Connie Logg also noted on Dec 10 2002:
About 18:00, after I modified the 5 sec data collection to ONLY log data if there wer packet losses, I noticed a spurt of packet losses to

 
# SWH-FARMCORE:4/14-123-x836_(F-1000Mb-Trunk)<->SWH-FARMCORE2:2/2-203-x769_(F-1000Mb)

See: here and
# SWH-FARMCORE:3/13-238-x836_(F-1000Mb-Trunk)<->SWH-FARMCORE2:1/1-3-x769_(F-1000Mb)
see: here. Note that this is after my change where I only log for the 5 sec plots, data in wich discards were seen. I do not know the significance of this now...but did want to pass it on to you. Connie. Also see the Sorted Discards for the Farm Switches.

Gary Buhrmaster reported on 12/13/02 at 7:38pm: Since around 1800 I have been attempting to change some parameters regarding the CEF tables inside the router due to some interesting events logged in the trace tables. The changes do not seem to have hurt anything, and may end up decreasing some of the lost packet issues (or at least spreading it out over a longer time period) but then again, maybe not (after almost any change, including sometimes just looking at certain entries, one must wait for 2-24 hours for things to restabilize to a new unknown state). I am pretty sure things are not any worse (but I could be wrong there too). We will keep monitoring the information we have, and it will be interesting to know if any of the monitoring that the systems group is doing sees any changes in behavior (good or bad).

This happened after the tests from testmove1 to farmboss2 and before the other ping tests described above. So I repeated the test from testmove1 to farmboss2 for 6000 12 byte pings separated by 1 second. This time there appeared to be no packet loss in 6000 packets. Based on previous results we should have seen about 360 packets lost or about 20 bursts.
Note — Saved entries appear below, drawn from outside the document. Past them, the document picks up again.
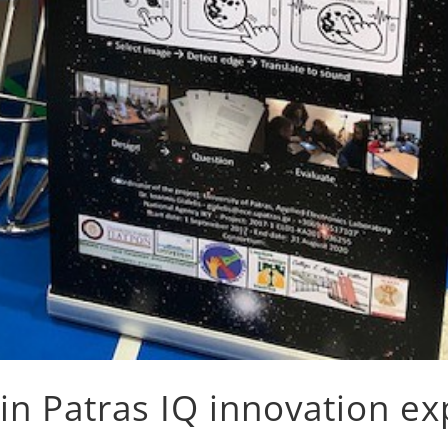
in Patras IQ innovation e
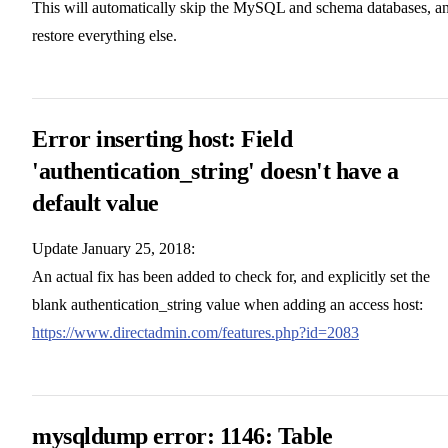
This will automatically skip the MySQL and schema databases, a
restore everything else.
Error inserting host: Field
'authentication_string' doesn't have a
default value
Update January 25, 2018:
An actual fix has been added to check for, and explicitly set the
blank authentication_string value when adding an access host:
https://www.directadmin.com/features.php?id=2083
mysqldump error: 1146: Table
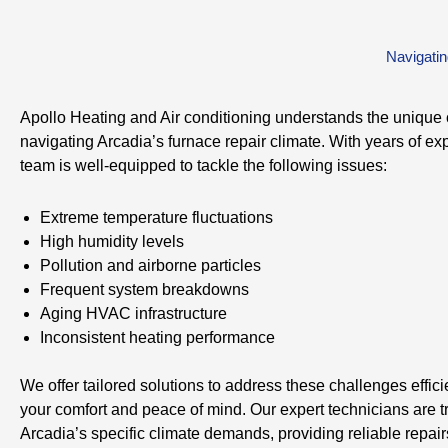
Navigatin
Apollo Heating and Air conditioning understands the unique 
navigating Arcadia’s furnace repair climate. With years of ex
team is well-equipped to tackle the following issues:
Extreme temperature fluctuations
High humidity levels
Pollution and airborne particles
Frequent system breakdowns
Aging HVAC infrastructure
Inconsistent heating performance
We offer tailored solutions to address these challenges effici
your comfort and peace of mind. Our expert technicians are t
Arcadia’s specific climate demands, providing reliable repai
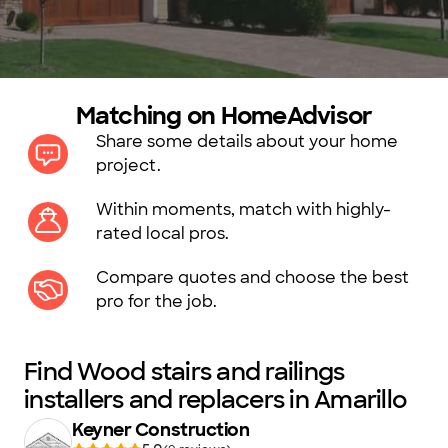
Matching on HomeAdvisor
Share some details about your home
project.
Within moments, match with highly-
rated local pros.
Compare quotes and choose the best
pro for the job.
Find Wood stairs and railings
installers and replacers in Amarillo
Keyner Construction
Later Bill Weeks sent email on 12/15/2002 at 2:03am:
From our monitoring, it looks like the PINGFAIL messages stopped completely at 18:09 on Friday. They resumed again at 20:52 Saturday when the power glitched knocked down some machines including noma0257. At 00:46 this morning, when noma0257 was rebooted, the messages stopped again.
Congratulations, Gary, I think you have found and fixed the problem. --Bill

If the problem should occur again a next step would be to logon to the appropriate switches between testmove1 and farmboss2 and look for where the ping losses are occuring. I would start by looking at the 2 trunks between SWH-FARMCORE (10/15 & 9/15) and SWH-FARM1 (2/2 and 1/2), given the information earlier from Connie these are the most suspicious. Could it be anything to do with the channelizing, maybe try with only one trunk (the loads look like ~ 200 Mbits/s so we might get away with this for a bit). The strange losses of every other packet might have something to do with one trunk in the channel being bad, however the fact that Connie reports both trunks see losses may mean otherwise.